Pulitzer Prize-Winning UA Alumnus to Speak on Campus

Susan Knight, UA School of Journalism
March 25, 2013

Ryan Gabrielson, a UA School of Journalism alumnus and Pulitzer Prize-winning investigative reporter, will visit campus this week to share his experiences and to talk about journalism’s future.

Ryan Gabrielson receives word in 2009 that he has just been named the winner of the Pulitzer Prize. (Photo Credit: East Valley Tribune, not available for reprint without permission from the East Valley Tribune)

Gabrielson's  public talk, “The News is Dead, Long Live the News: Why Journalism’s Future Rests on Digging, Storytelling and the Death of Gimmickry,” is free and open to the public. The event will be held March 27 at 6 p.m. in the Ventana Room of the Student Union Memorial Center, 1303 E. University Blvd. (The event was previously scheduled to be held March 28)

While on campus, Gabrielson also will attend a small reception, and meet with classes and small groups of students, including the student chapter of the Society of Professional Journalists, which is sponsoring his trip.

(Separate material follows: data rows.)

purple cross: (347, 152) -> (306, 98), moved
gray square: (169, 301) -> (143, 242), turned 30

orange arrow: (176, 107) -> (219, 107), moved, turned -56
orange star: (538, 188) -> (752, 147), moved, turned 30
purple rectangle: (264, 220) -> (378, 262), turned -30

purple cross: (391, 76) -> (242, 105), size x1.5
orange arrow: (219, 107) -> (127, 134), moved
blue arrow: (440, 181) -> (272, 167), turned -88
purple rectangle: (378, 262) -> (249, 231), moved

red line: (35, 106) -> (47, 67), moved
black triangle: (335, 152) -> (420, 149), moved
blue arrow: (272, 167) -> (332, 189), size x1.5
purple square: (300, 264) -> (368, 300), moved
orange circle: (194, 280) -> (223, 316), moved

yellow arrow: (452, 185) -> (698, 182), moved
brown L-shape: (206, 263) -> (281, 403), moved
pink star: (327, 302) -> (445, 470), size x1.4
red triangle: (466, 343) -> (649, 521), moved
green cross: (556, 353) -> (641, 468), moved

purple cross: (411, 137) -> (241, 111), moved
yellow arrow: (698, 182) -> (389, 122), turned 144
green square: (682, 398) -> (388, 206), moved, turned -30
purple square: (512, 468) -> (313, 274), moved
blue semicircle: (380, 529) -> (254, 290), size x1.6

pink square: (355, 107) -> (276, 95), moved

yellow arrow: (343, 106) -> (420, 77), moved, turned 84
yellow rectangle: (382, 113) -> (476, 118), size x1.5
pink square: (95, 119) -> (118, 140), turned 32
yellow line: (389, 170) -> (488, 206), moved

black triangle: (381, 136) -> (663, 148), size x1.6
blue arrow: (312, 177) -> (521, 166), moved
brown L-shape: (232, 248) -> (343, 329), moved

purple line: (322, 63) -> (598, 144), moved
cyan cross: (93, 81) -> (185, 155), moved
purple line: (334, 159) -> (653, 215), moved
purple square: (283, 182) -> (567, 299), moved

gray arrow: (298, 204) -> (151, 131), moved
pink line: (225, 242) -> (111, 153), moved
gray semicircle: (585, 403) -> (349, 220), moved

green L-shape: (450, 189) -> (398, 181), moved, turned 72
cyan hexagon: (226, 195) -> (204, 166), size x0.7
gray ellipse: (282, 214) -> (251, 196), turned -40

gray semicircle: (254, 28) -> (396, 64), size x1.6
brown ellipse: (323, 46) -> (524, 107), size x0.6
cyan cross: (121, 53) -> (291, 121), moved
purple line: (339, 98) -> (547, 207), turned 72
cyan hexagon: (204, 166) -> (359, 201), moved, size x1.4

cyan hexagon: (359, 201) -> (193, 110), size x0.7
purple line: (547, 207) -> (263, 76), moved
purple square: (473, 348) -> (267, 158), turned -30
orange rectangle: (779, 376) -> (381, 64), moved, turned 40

Gabrielson works for California Watch, part of the Center for Investigative Reporting, a nonprofit news organization that “enables people to demand accountability from government, corporations and others in power,” according to its mission statement.

He studied in the School of Journalism and reported for the Arizona Daily Wildcat. He has since been doing investigative reporting in Arizona and California that has earned him some of the profession’s most prestigious awards.

Gabrielson won a George Polk Award last month for “Broken Shield," an investigative series he wrote on how a special police force was handling crimes against people with developmental disabilities who live in five state-run care centers. Some of the problems included: police inaction that enabled abusers to continue molesting patients; Taser assaults on patients who ended up with severe burns; dozens of women raped, but no rape kits ordered for evidence; a patient who ended up pregnant and whose condition was simply ignored by staff; a botched investigation of a suspicious death of an autistic patient; rampant over-time pay for the special force officers; and other abuses.

Gabrielson’s work on the project led to a criminal probe, changes in state law and the retraining of staff working with developmentally disabled adults.

This latest honor for Gabrielson is just one in a series of awards. Earlier this month, he received the 2013 Al Nakkula Award for police reporting, also for the “Broken Shield” series.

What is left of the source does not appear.